Il était 20h. De passage en coup de vent à Berlin ce samedi soir, je me préparais pour un date et pour revoir mes copains.

Sur une musique d’Icona Pop (« All night »), j’essayais ma nouvelle paire de chaussures : je portais mes nouveaux escarpins commandés en ligne chez Shoes of Prey. Ils ont fabriqué les chaussures de mes rêves : des escarpins vernis noirs à bouts et contrefort golf, avec des talons de plus de 11 cm. Et même pas mal en plus : dans le coffret majestueux de Shoes of Prey, il y avait trois paires de coussinets avec les chaussures, de telle sorte que je puisse marcher avec comme sur un nuage. J’étais comblée, à part le processus de livraison extrêmement désagréable mais vite oublié de leur prestataire logistique (DHL… l’occasion pour moi de me rendre compte que je n’étais pas seule dans mon malheur et que nombreux sont les utilisateurs mécontents qui les ont taggés à arnaque ou voleur).

Ma marraine la fée Shoes of Prey m’avait livré mes pantoufles de verre et nul doute que ce soir, elles allaient être à la hauteur de mes exigences.
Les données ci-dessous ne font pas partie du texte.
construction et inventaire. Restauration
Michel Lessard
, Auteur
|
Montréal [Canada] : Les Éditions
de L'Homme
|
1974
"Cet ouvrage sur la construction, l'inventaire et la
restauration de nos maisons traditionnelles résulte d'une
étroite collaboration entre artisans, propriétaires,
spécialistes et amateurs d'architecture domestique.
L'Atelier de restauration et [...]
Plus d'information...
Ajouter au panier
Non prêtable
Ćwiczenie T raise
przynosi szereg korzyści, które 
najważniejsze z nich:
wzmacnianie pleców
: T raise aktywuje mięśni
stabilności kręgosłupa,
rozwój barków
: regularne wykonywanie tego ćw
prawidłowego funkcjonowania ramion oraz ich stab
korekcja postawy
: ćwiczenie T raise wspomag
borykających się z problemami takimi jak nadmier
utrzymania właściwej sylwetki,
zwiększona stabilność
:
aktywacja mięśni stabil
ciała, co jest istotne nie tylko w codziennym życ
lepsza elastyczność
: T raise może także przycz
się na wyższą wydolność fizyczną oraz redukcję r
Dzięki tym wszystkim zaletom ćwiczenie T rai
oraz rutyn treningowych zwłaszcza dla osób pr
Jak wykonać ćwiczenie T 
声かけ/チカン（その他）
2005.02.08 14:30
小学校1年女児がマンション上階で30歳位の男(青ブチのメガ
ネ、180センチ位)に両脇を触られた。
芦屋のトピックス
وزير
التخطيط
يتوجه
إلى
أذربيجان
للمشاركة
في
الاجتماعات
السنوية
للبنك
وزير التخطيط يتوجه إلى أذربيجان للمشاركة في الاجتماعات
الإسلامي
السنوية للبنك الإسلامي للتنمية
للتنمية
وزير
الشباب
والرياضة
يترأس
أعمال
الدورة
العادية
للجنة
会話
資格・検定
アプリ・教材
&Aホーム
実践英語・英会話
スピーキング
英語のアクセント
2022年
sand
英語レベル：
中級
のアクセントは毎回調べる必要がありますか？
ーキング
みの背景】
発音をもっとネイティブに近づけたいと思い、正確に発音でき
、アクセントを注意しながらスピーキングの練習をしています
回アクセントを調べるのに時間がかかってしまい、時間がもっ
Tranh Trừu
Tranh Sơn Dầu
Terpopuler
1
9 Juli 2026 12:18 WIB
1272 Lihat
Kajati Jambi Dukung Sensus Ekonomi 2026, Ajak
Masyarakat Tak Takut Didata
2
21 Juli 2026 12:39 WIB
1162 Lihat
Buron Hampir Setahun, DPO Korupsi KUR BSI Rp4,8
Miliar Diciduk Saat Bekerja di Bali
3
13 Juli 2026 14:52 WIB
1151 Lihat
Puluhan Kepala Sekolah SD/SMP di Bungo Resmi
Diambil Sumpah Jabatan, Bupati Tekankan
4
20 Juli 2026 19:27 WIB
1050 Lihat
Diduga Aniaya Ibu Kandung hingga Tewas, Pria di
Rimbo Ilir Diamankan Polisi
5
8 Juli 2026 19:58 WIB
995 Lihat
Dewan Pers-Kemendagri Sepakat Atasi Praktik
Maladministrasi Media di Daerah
20h15, la sonnerie me sort de ma rêverie. C’était mon date, Mr. X, un prince des temps modernes : tycoon overbooké en jeans, roi de pique mal rasé au cœur de pierre, adorable sur commande du lundi au samedi de 18h à 23h non renouvelable mais connaisseur de tous les clubs en vogue de la capitale allemande. Bref, l’escorte parfaite de l’ère du virtuel et du jetable, l’essentiel pour une Cendrillon 2.0.

Et comme Cendrillon, mes heures de fête étaient comptées car je reprenais un vol pour Paris aux aurores. Mr. X m’a emmenée retrouver mes amis qui m’ont gratifiée de leur habituel « Bonjour Princesse » devant le club Asphalt. J’avais essayé plusieurs fois auparavant de leur expliquer que l’appartenance à la noblesse malgache ne signifiait nullement que j’étais une princesse. Mais j’avais l’impression qu’ils voulaient y croire et qu’ils avaient décidé que j’en serais une. Ils ponctuaient régulièrement ce type de dialogue par « Et donc ça veut dire que tu es une princesse ». Un jour j’ai capitulé : « En gros, oui ». Et depuis, c’est resté.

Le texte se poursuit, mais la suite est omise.